Once upon a time, this type of play would get under the Oilers’ skin and result in retaliatory penalties. Yet, with a few hard-knock lessons handed down to them in the past few seasons, it seems like the team is as determined as ever to cut the extracurriculars and focus on getting revenge on the scoreboard.

Ryan Nugent-Hopkins, the longest-tenured player on this Oilers team, had to keep his emotions in check with Kings defender Vladislav Gavrikov, who punched him in the face early in the game. The easy reaction would be to punch back, but the veteran Nugen-Hopkins took his licks and wound up scoring later in the game.

“It’s going to be physical, the emotions are high, and there’s probably going to be some stuff after the whistle,” Nugent-Hopkins told reporters this morning. “I think it’s important to stay poised out there and not retaliate and just play through the whistles and let the other stuff just kind of happen.”

Oilers head coach Kris Knoblauch also noticed his team’s discipline. Playoff hockey is full of emotion, and keeping those in check to focus on the larger goal is difficult. He was happy with how his team set the tone.

“It’s not necessarily easy to do,” Knoblauch said. “You get punched in the face and sometimes the referees feel it’s enough to call a penalty, sometimes it’s not… You just have to take them, and sometimes, you get rewarded with the power play.

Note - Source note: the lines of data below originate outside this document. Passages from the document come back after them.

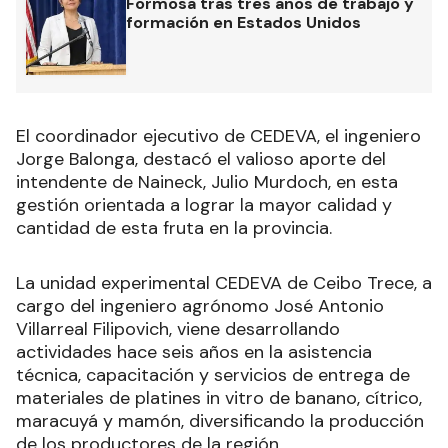
Formosa tras tres años de trabajo y
formación en Estados Unidos
El coordinador ejecutivo de CEDEVA, el ingeniero
Jorge Balonga, destacó el valioso aporte del
intendente de Naineck, Julio Murdoch, en esta
gestión orientada a lograr la mayor calidad y
cantidad de esta fruta en la provincia.
La unidad experimental CEDEVA de Ceibo Trece, a
cargo del ingeniero agrónomo José Antonio
Villarreal Filipovich, viene desarrollando
actividades hace seis años en la asistencia
técnica, capacitación y servicios de entrega de
materiales de platines in vitro de banano, cítrico,
maracuyá y mamón, diversificando la producción
de los productores de la región.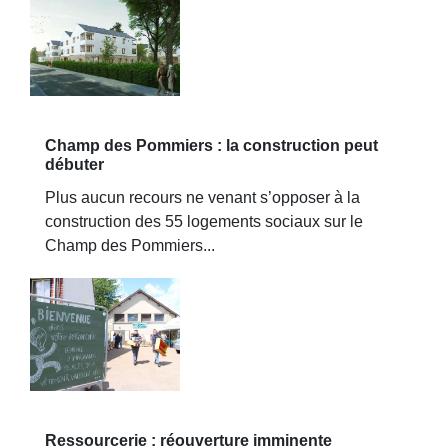
Champ des Pommiers : la construction peut
débuter
Plus aucun recours ne venant s’opposer à la
construction des 55 logements sociaux sur le
Champ des Pommiers...
Ressourcerie : réouverture imminente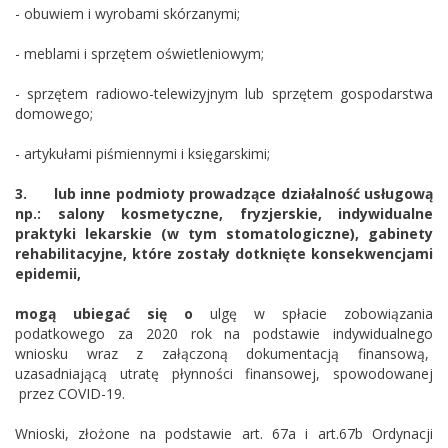
- obuwiem i wyrobami skórzanymi;
- meblami i sprzętem oświetleniowym;
- sprzętem radiowo-telewizyjnym lub sprzętem gospodarstwa
domowego;
- artykułami piśmiennymi i księgarskimi;
3.
lub inne podmioty prowadzące działalność usługową
np.: salony kosmetyczne, fryzjerskie, indywidualne
praktyki lekarskie (w tym stomatologiczne), gabinety
rehabilitacyjne, które zostały dotknięte konsekwencjami
epidemii,
mogą ubiegać się o
ulgę w spłacie zobowiązania
podatkowego za 2020 rok na podstawie indywidualnego
wniosku wraz z załączoną dokumentacją finansową,
uzasadniającą utratę płynności finansowej, spowodowanej
przez COVID-19.
Wnioski, złożone na podstawie art. 67a i art.67b Ordynacji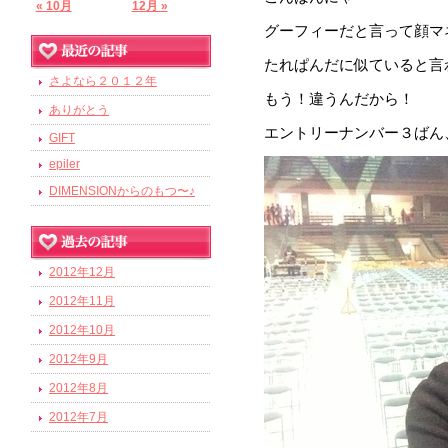
« 10月
12月 »
グーフィーだと言って顔マ
たれぱんだに似ていると言
さよなら２０１２年
もう！違うんだから！
ありがとう
エントリーナンバー３ばん
GIFT
epiler
DIMENSIONからのもつ〜♪
2012年12月
2012年11月
2012年10月
2012年9月
2012年8月
2012年7月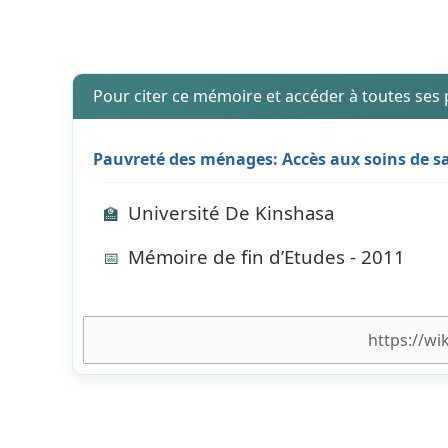
Pour citer ce mémoire et accéder à toutes ses
Pauvreté des ménages: Accès aux soins de s
Université De Kinshasa
🏫
Mémoire de fin d’Etudes - 2011
📅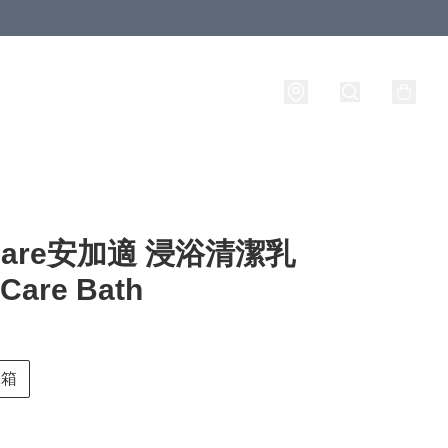
iCare安加適 浸浴清潔乳
Care Bath
1箱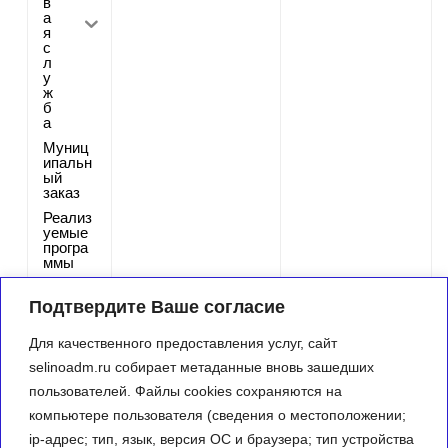
в
а
я
с
л
у
ж
б
а
Муниц
ипальн
ый
заказ
Реализ
уемые
програ
ммы
Инфор
мация
Подтвердите Ваше согласие
о
состоя
Для качественного предоставления услуг, сайт
нии
защиты
selinoadm.ru собирает метаданные вновь зашедших
от ЧС
пользователей. Файлы cookies сохраняются на
Статис
компьютере пользователя (сведения о местоположении;
тическ
ие
ip-адрес; тип, язык, версия ОС и браузера; тип устройства
данные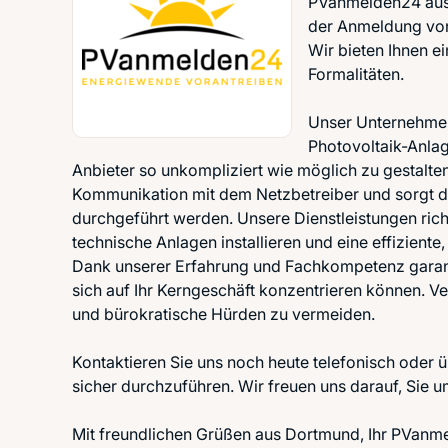
PVanmelden24 aus 
der Anmeldung von
Wir bieten Ihnen e
Formalitäten.
Unser Unternehmen 
Photovoltaik-Anlag
Anbieter so unkompliziert wie möglich zu gestalt
Kommunikation mit dem Netzbetreiber und sorgt da
durchgeführt werden. Unsere Dienstleistungen rich
technische Anlagen installieren und eine effizien
Dank unserer Erfahrung und Fachkompetenz garant
sich auf Ihr Kerngeschäft konzentrieren können. 
und bürokratische Hürden zu vermeiden.
Kontaktieren Sie uns noch heute telefonisch oder 
sicher durchzuführen. Wir freuen uns darauf, Sie 
Mit freundlichen Grüßen aus Dortmund, Ihr PVan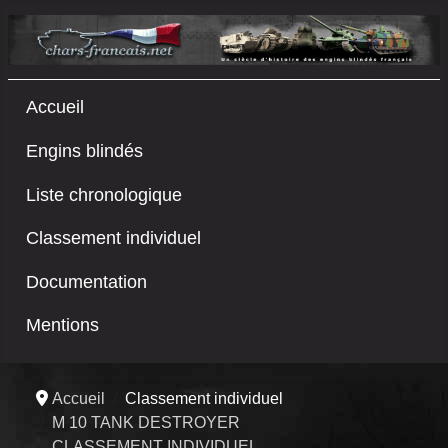
Accueil
Engins blindés
Liste chronologique
Classement individuel
Documentation
Mentions
Accueil
Classement individuel
M 10 TANK DESTROYER
CLASSEMENT INDIVIDUEL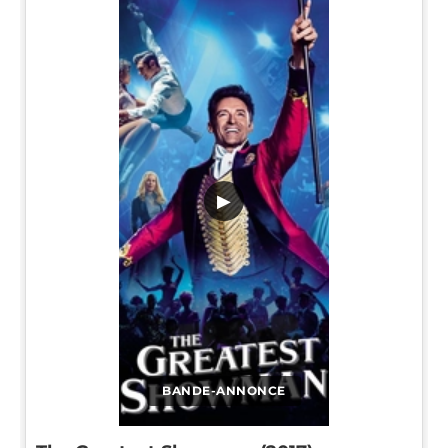
▶
BANDE-ANNONCE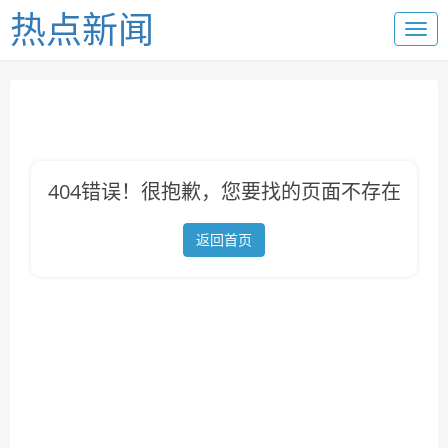
热点新闻
404错误！很抱歉，您要找的页面不存在
返回首页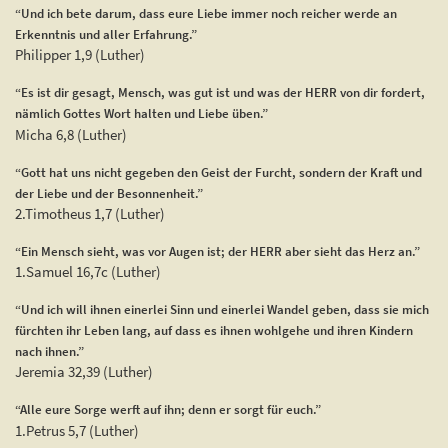
“Und ich bete darum, dass eure Liebe immer noch reicher werde an
Erkenntnis und aller Erfahrung.”
Philipper 1,9 (Luther)
“Es ist dir gesagt, Mensch, was gut ist und was der HERR von dir fordert,
nämlich Gottes Wort halten und Liebe üben.”
Micha 6,8 (Luther)
“Gott hat uns nicht gegeben den Geist der Furcht, sondern der Kraft und
der Liebe und der Besonnenheit.”
2.Timotheus 1,7 (Luther)
“Ein Mensch sieht, was vor Augen ist; der HERR aber sieht das Herz an.”
1.Samuel 16,7c (Luther)
“Und ich will ihnen einerlei Sinn und einerlei Wandel geben, dass sie mich
fürchten ihr Leben lang, auf dass es ihnen wohlgehe und ihren Kindern
nach ihnen.”
Jeremia 32,39 (Luther)
“Alle eure Sorge werft auf ihn; denn er sorgt für euch.”
1.Petrus 5,7 (Luther)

“I liked our guy’s response and we want to be sticking up for each other, we want to have that pack mentality, but it’s really important that we’re not the ones taking that extra penalty.”

There is no doubt that the Kings will continue to poke and prod at the Oilers as the series continues. Keeping those retaliations in check will only get more difficult, but if the team can continue to succeed on the scoreboard, it could get easier.